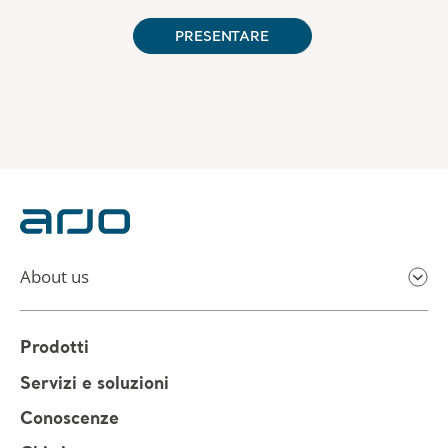
About us
Prodotti
Servizi e soluzioni
Conoscenze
=-=-=
**REQUIRED WORK**. Could you give the listing again exactly as it stands, minus any pictures?

**RESPONSE TO THIS TASK**.
About us
Prodotti
Servizi e soluzioni
Conoscenze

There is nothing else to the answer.